Gespräch mit Peter Kraus vom Cleff und Björn Warmer

Reinbeks Pragmatismus in der Flüchtlingsfrage

15. Januar 2016
von Börsenblatt
Reinbek öffnet das Rathaus für Flüchtlinge, Rowohlt spendet Verkaufserlöse: Cool bleiben. Und offen sein für„andere Normalitäten“ - das ist das Fazit einer gestrigen Diskussion in der Buchhandlung Hoffmann in Achim mit Peter Kraus vom Cleff, kaufmännischer Geschäftsführer beim Reinbeker Rowohlt Verlag, und Reinbeks Bürgermeister Björn Warmer.

Peter Kraus vom Cleff, kaufmännischer Geschäftsführer bei Rowohlt, und Björn Warmer, Bürgermeister der Stadt Reinbek, waren aus der schleswig-holsteinischen in die niedersächsische Provinz gereist, um mit Buchhändler Veit Hoffmann zum Thema „Und das ist erst der Anfang. Flüchtlinge in Deutschland" zu diskutieren. Achim bei Bremen und Reinbek bei Hamburg haben strukturell einiges gemeinsam: niedrige Verschuldung, nicht ganz 30 000 Einwohner, die Nähe zur Großstadt. Beim Flüchtlingsthema stehen beide Städte vor ähnlichen Herausforderungen.
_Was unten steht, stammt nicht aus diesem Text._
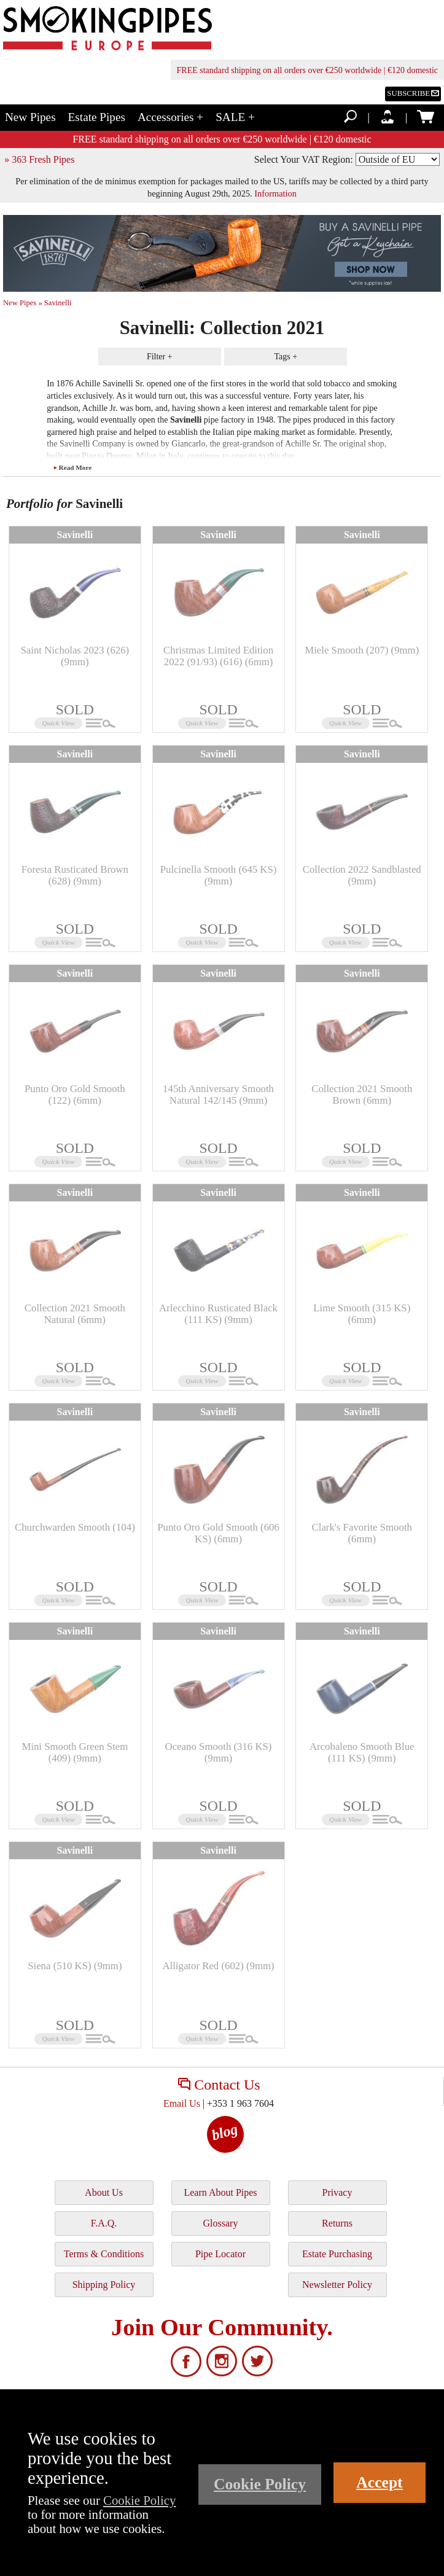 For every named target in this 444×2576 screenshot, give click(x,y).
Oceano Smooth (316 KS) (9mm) (218, 1752)
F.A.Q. (104, 2223)
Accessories (170, 117)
„Bei Euch hier südlich der Elbe ist es klimatisch nicht so schlimm wie bei uns da oben – aber niemand kommt aus Abenteuerlust in einem Schlauchboot übers Mittelmeer, um in Reinbek zu bleiben", ging Kraus vom Cleff ein schweres Thema leicht an. Es ging an diesem Abend nicht um die großen politischen oder ethischen Themen und auch kaum um Bücher, sondern um praktische Lösungen vor Ort. Dabei ging es drinnen wie draußen zeitweilig (schnee-)stürmisch zu. Die Achimer, darunter auch Bürgermeister Rainer Ditzfeld, hatten jede Menge Diskussionsbedarf zur Verteilung, Versorgung, Unterbringung und Beschäftigung der Flüchtlinge. Achim fragte also und das Reinbeker Nähkästchen blieb den Abend über weit geöffnet. Warmer, überregional als „Reinbeks pragmatischer Bürgermeister" bekannt, seit er Flüchtlingen kurzerhand den Fraktionssaal des Rathauses als Zuhause zur Verfügung stellte, ist berührt vom Engagement seiner Mitarbeiter und vieler Ehrenamtlicher in seiner Stadt.

„Bei uns in Reinbek ist natürlich auch nicht Bullerbü", versuchte Kraus vom Cleff den gemeinsamen Erfahrungsbericht zu relativieren, wusste aber auch von seinen eigenen Mitarbeitern und Mit-Reinbekern viel Positives zu erzählen. Der Rowohlt Verlag selbst hat im Dezember das Buch „Und das ist erst der Anfang", herausgegeben von Anja Reschke, herausgebracht. „Wir wollen mit diesem Buch ein Statement setzen. Das Thema Flüchtlingskrise soll nicht nur auf Sozialplattformen stattfinden, sondern wir wollen einem bunten Strauß von qualifizierten Autoren ein Forum geben", so Kraus vom Cleff. Ein Euro des Erlöses pro Buch geht an die Flüchtlingshilfe in Reinbek, 20.000 Exemplare wurden bisher verkauft, damit lässt sich schon mal einiges anfangen.

Was die Reinbeker sich für 2016 wünschen, lautete die letzte Frage. Da war es erst einmal still. „Ich würde gern diese Energie des letzten Jahres mitnehmen. Meine Güte, was haben wir gelernt!", antwortet Warmer. Da stimmen auch Achimer im Publikum zu.